To help users better understand and test the behavior of large language models, Novita provides a flexible interactive playground. Users can fine-tune a series of parameters to precisely control the model’s generation logic, content style, and response structure, enabling more targeted output.

Response Format

Users can choose between two modes:

  • Custom JSON Output Structure: Define a JSON Schema to guide the model in generating output that follows a predefined format, ideal for structured tasks or API integration scenarios.
  • Free-form Generation: Allow the model to freely organize answers based on context, suitable for open-ended Q&A and creative writing applications.

System Prompt

By setting a system prompt, users can define the model’s “persona” and behavioral context.
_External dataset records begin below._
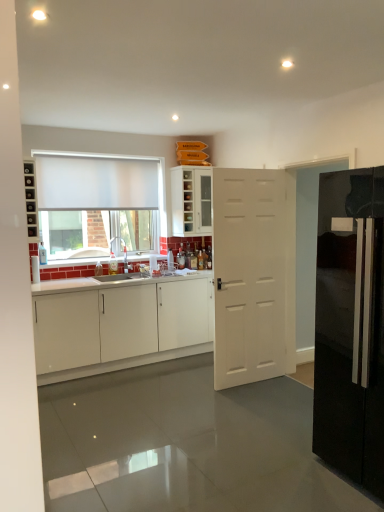 Question: Can you see matte black shelves at left touching glossy black refrigerator at right?

Choices:
 (A) yes
 (B) no

Answer: (B)

Question: From a real-world perspective, is matte black shelves at left physically above glossy black refrigerator at right?

Choices:
 (A) yes
 (B) no

Answer: (A)

Question: Does matte black shelves at left appear on the right side of glossy black refrigerator at right?

Choices:
 (A) yes
 (B) no

Answer: (B)

Question: Is matte black shelves at left completely or partially outside of glossy black refrigerator at right?

Choices:
 (A) yes
 (B) no

Answer: (A)

Question: Considering the relative sizes of matte black shelves at left and glossy black refrigerator at right in the image provided, is matte black shelves at left taller than glossy black refrigerator at right?

Choices:
 (A) no
 (B) yes

Answer: (A)

Question: Is glossy black refrigerator at right taller or shorter than white matte curtain at upper left?

Choices:
 (A) short
 (B) tall

Answer: (B)

Question: Looking at the image, does glossy black refrigerator at right seem bigger or smaller compared to white matte curtain at upper left?

Choices:
 (A) big
 (B) small

Answer: (A)

Question: Is glossy black refrigerator at right inside or outside of white matte curtain at upper left?

Choices:
 (A) outside
 (B) inside

Answer: (A)

Question: Relative to white matte curtain at upper left, is glossy black refrigerator at right in front or behind?

Choices:
 (A) behind
 (B) front

Answer: (B)

Question: In terms of size, does white matte door at center appear bigger or smaller than white glass cabinet at center, the 2th cabinetry when ordered from bottom to top?

Choices:
 (A) big
 (B) small

Answer: (A)

Question: From the image's perspective, relative to white glass cabinet at center, the 2th cabinetry when ordered from bottom to top, is white matte door at center above or below?

Choices:
 (A) above
 (B) below

Answer: (B)

Question: From a real-world perspective, is white matte door at center above or below white glass cabinet at center, positioned as the first cabinetry in top-to-bottom order?

Choices:
 (A) above
 (B) below

Answer: (B)

Question: Is point (231, 279) positioned closer to the camera than point (173, 215)?

Choices:
 (A) farther
 (B) closer

Answer: (B)

Question: Considering the positions of matte black shelves at left and white matte curtain at upper left in the image, is matte black shelves at left bigger or smaller than white matte curtain at upper left?

Choices:
 (A) big
 (B) small

Answer: (B)

Question: Considering the relative positions of matte black shelves at left and white matte curtain at upper left in the image provided, is matte black shelves at left to the left or to the right of white matte curtain at upper left?

Choices:
 (A) left
 (B) right

Answer: (A) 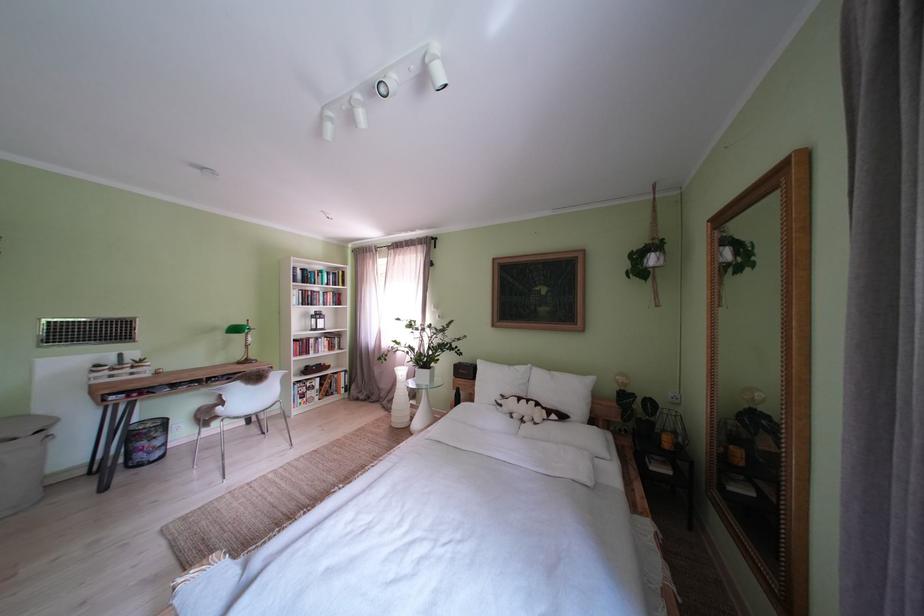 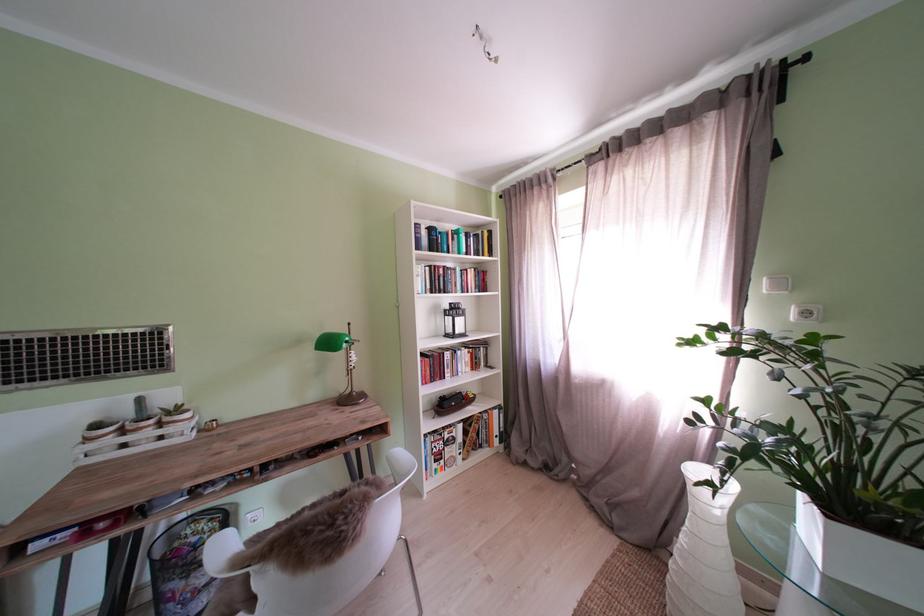 Find the pixel in the second image that matches (x=329, y=392) in the first image.

(470, 444) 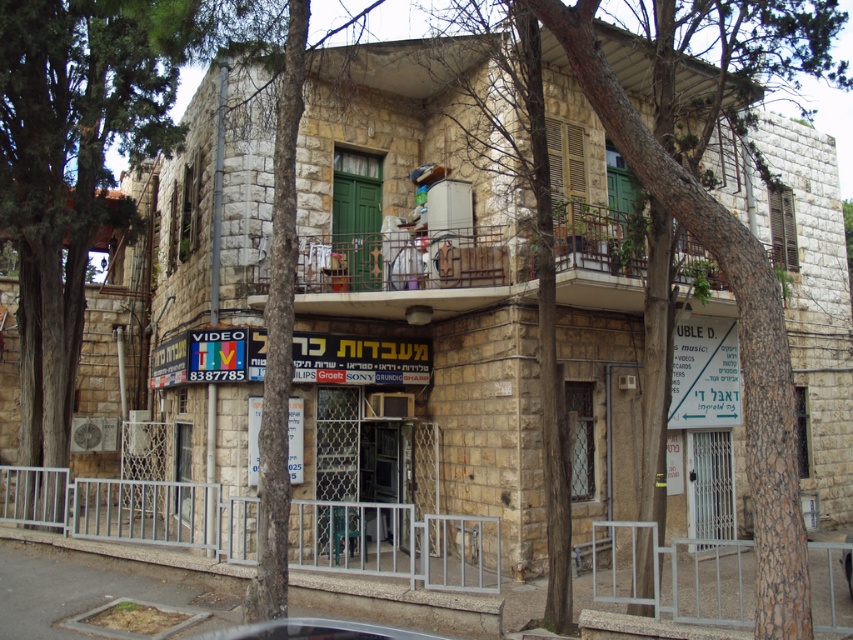 You are a pedestrian standing in front of the shop with the signboard. You want to cross the street to reach the park on the other side. Is the metallic silver car at center blocking your path to the green leafy tree at left?

The metallic silver car at center is behind green leafy tree at left, so the car is not blocking your path to the green leafy tree at left because it is positioned behind it.

You are a delivery driver who needs to park the metallic silver car at center as close as possible to the green leafy tree at left without hitting it. What is the minimum distance you should keep between them?

The green leafy tree at left might be wider than metallic silver car at center, so you should keep at least the width of the metallic silver car at center as the minimum distance to avoid collision.

You are standing at the point marked by the coordinates point (x=67, y=177). What object is located at this point?

The green leafy tree at left is located at point (x=67, y=177). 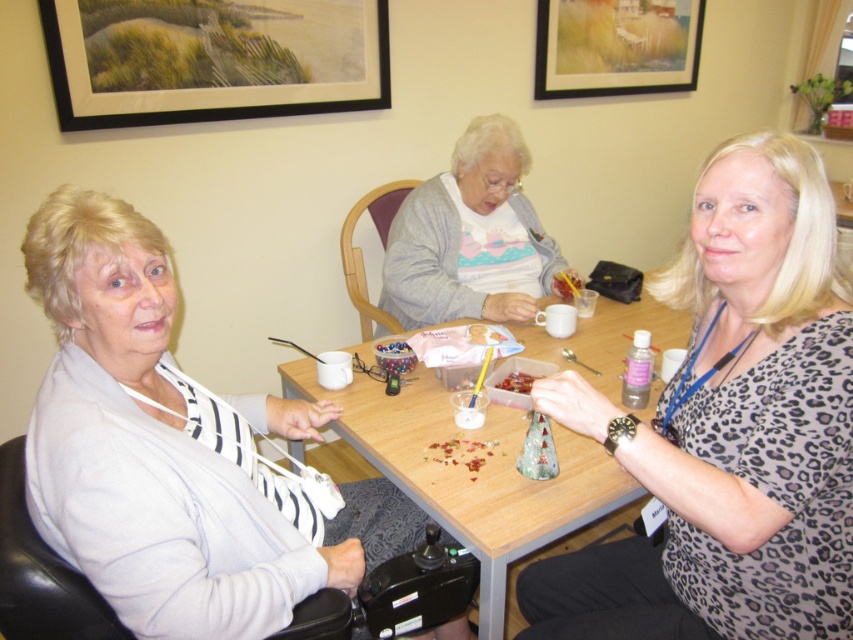 Between light gray sweater at left and wooden table at center, which one has less height?

wooden table at center

Identify the location of light gray sweater at left. (x=173, y=451).

Which is above, light gray sweater at left or black framed picture at upper left?

black framed picture at upper left

Can you confirm if light gray sweater at left is positioned to the left of black framed picture at upper left?

In fact, light gray sweater at left is to the right of black framed picture at upper left.

Is point (102, 321) less distant than point (149, 49)?

Yes.

Locate an element on the screen. light gray sweater at left is located at coordinates (173, 451).

Is the position of black framed picture at upper left less distant than that of matte gold picture frame at upper center?

Yes, it is.

Does black framed picture at upper left have a greater height compared to matte gold picture frame at upper center?

Incorrect, black framed picture at upper left's height is not larger of matte gold picture frame at upper center's.

Who is more distant from viewer, (270,6) or (540,33)?

Positioned behind is point (540,33).

Locate an element on the screen. This screenshot has height=640, width=853. black framed picture at upper left is located at coordinates (212, 58). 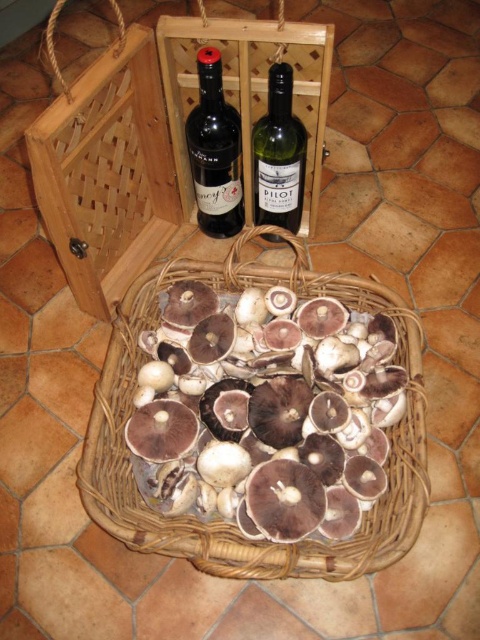 Question: Does matte glass wine bottle at upper center have a larger size compared to green glass bottle at upper center?

Choices:
 (A) yes
 (B) no

Answer: (A)

Question: Which is farther from the green glass bottle at upper center?

Choices:
 (A) woven brown basket at center
 (B) matte glass wine bottle at upper center

Answer: (A)

Question: Estimate the real-world distances between objects in this image. Which object is closer to the green glass bottle at upper center?

Choices:
 (A) woven brown basket at center
 (B) matte glass wine bottle at upper center

Answer: (B)

Question: Is woven brown basket at center further to camera compared to matte glass wine bottle at upper center?

Choices:
 (A) no
 (B) yes

Answer: (A)

Question: Which object is the farthest from the green glass bottle at upper center?

Choices:
 (A) woven brown basket at center
 (B) matte glass wine bottle at upper center

Answer: (A)

Question: Is woven brown basket at center wider than green glass bottle at upper center?

Choices:
 (A) yes
 (B) no

Answer: (A) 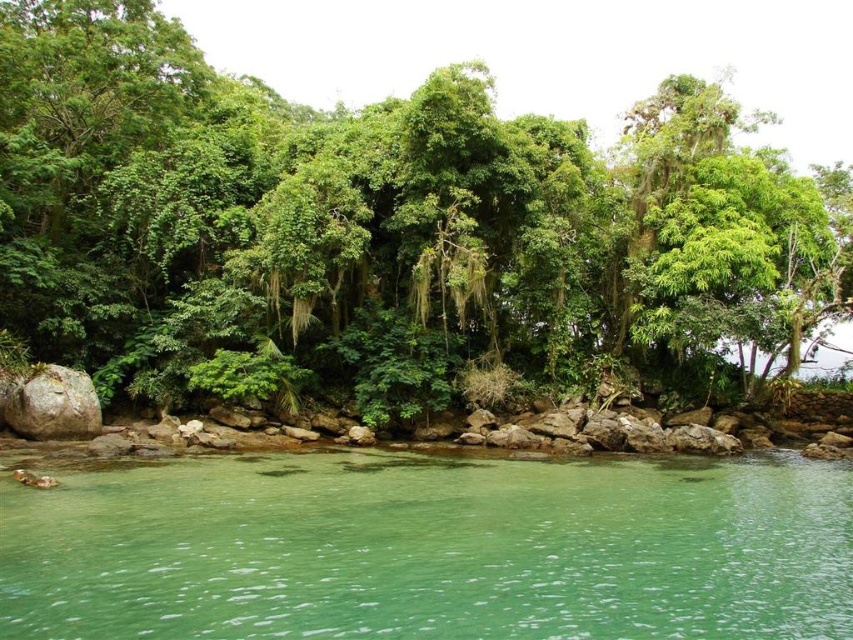 Question: Is green leafy tree at center smaller than green translucent water at lower center?

Choices:
 (A) yes
 (B) no

Answer: (B)

Question: Which point is closer to the camera taking this photo?

Choices:
 (A) (492, 321)
 (B) (24, 625)

Answer: (B)

Question: Can you confirm if green leafy tree at center is smaller than green translucent water at lower center?

Choices:
 (A) no
 (B) yes

Answer: (A)

Question: From the image, what is the correct spatial relationship of green leafy tree at center in relation to green translucent water at lower center?

Choices:
 (A) below
 (B) above

Answer: (B) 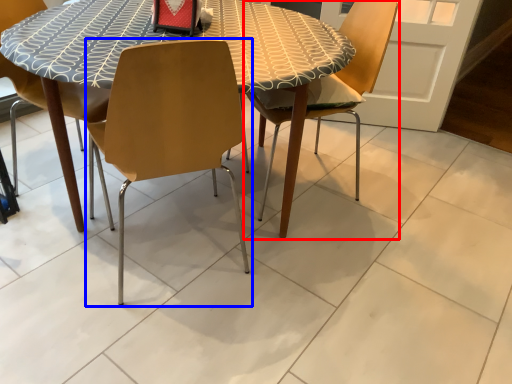 Question: Which of the following is the closest to the observer, chair (highlighted by a red box) or chair (highlighted by a blue box)?

Choices:
 (A) chair
 (B) chair

Answer: (B) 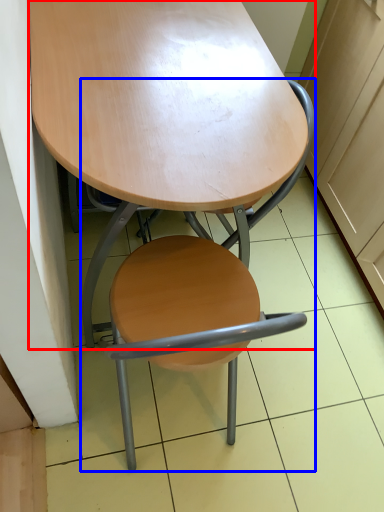 Question: Among these objects, which one is farthest to the camera, table (highlighted by a red box) or chair (highlighted by a blue box)?

Choices:
 (A) table
 (B) chair

Answer: (A) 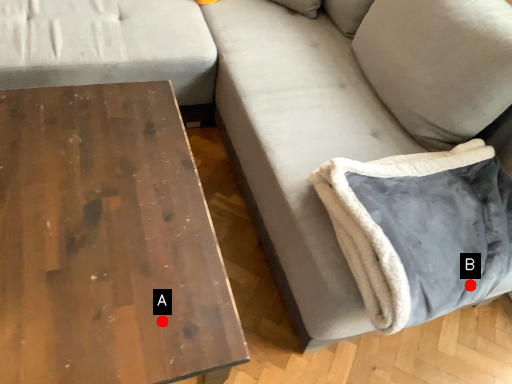 Question: Two points are circled on the image, labeled by A and B beside each circle. Which point appears closest to the camera in this image?

Choices:
 (A) A is closer
 (B) B is closer

Answer: (A) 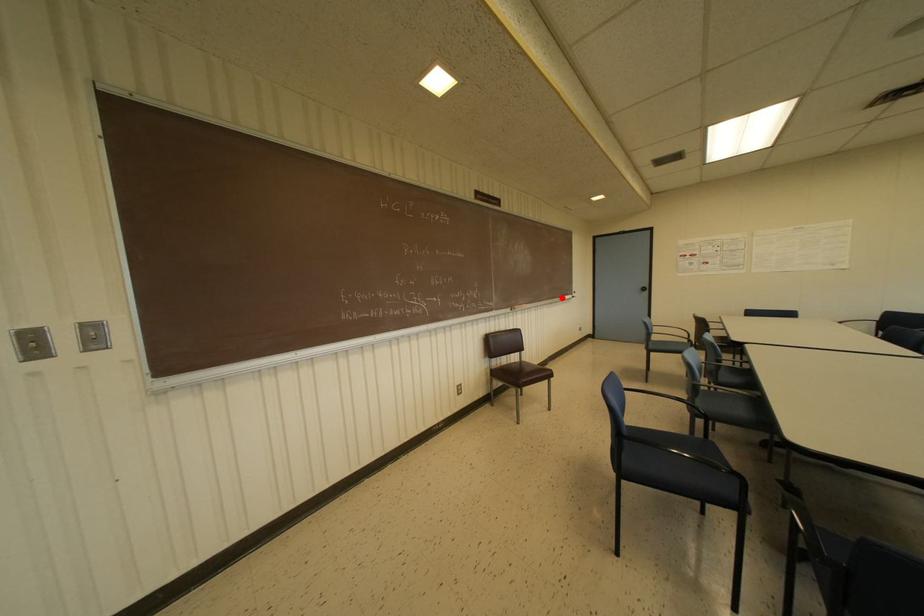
For example, if you set the prompt as “You are a professional travel planner,” the model will respond from that perspective, enhancing consistency and contextual coherence.

Parameter Configuration

The playground supports the adjustment of the following core parameters:

  • max_tokens: Sets the maximum number of tokens the model can generate. Lower values improve response speed, while higher values are suitable for complex, lengthy outputs.
  • temperature: Controls the creativity and randomness of the output. Higher values lead to more diverse and imaginative responses, while lower values yield more conservative and deterministic outputs, ideal for precise tasks.
  • top_p (nucleus sampling): Dynamically adjusts the token sampling range per step to improve diversity and fluency. Recommended to use alongside temperature.
  • top_k: Limits the model to select from the top K highest probability tokens at each step, which enhances efficiency and reduces noise.
  • min_p: An alternative to top_p and top_k, used to filter out tokens with probabilities below a certain threshold, suitable for accuracy-critical tasks.
  • presence_penalty: Encourages the model to introduce new topics in its output. Positive values increase the likelihood of expanding to new content.
  • frequency_penalty: Suppresses the generation of repeated tokens. Positive values reduce repetition and help maintain originality.
  • repetition_penalty: Further reduces the risk of loops or repetitive prompts, enhancing output robustness.

Usage Recommendations

  • For Creative Writing: Increase temperature, top_p, and presence_penalty to encourage diverse and imaginative outputs.
  • For Structured Tasks and Tool Invocation: Use a fixed JSON schema with lower temperature and top_k to ensure consistent and reliable outputs.
  • For Testing Interactions: Compare different parameter combinations to observe changes in generation style, information density, and contextual understanding, aiding in faster prompt iteration.

To replicate the behavior from the playground in API calls, refer to the corresponding parameter documentation in the platform guide.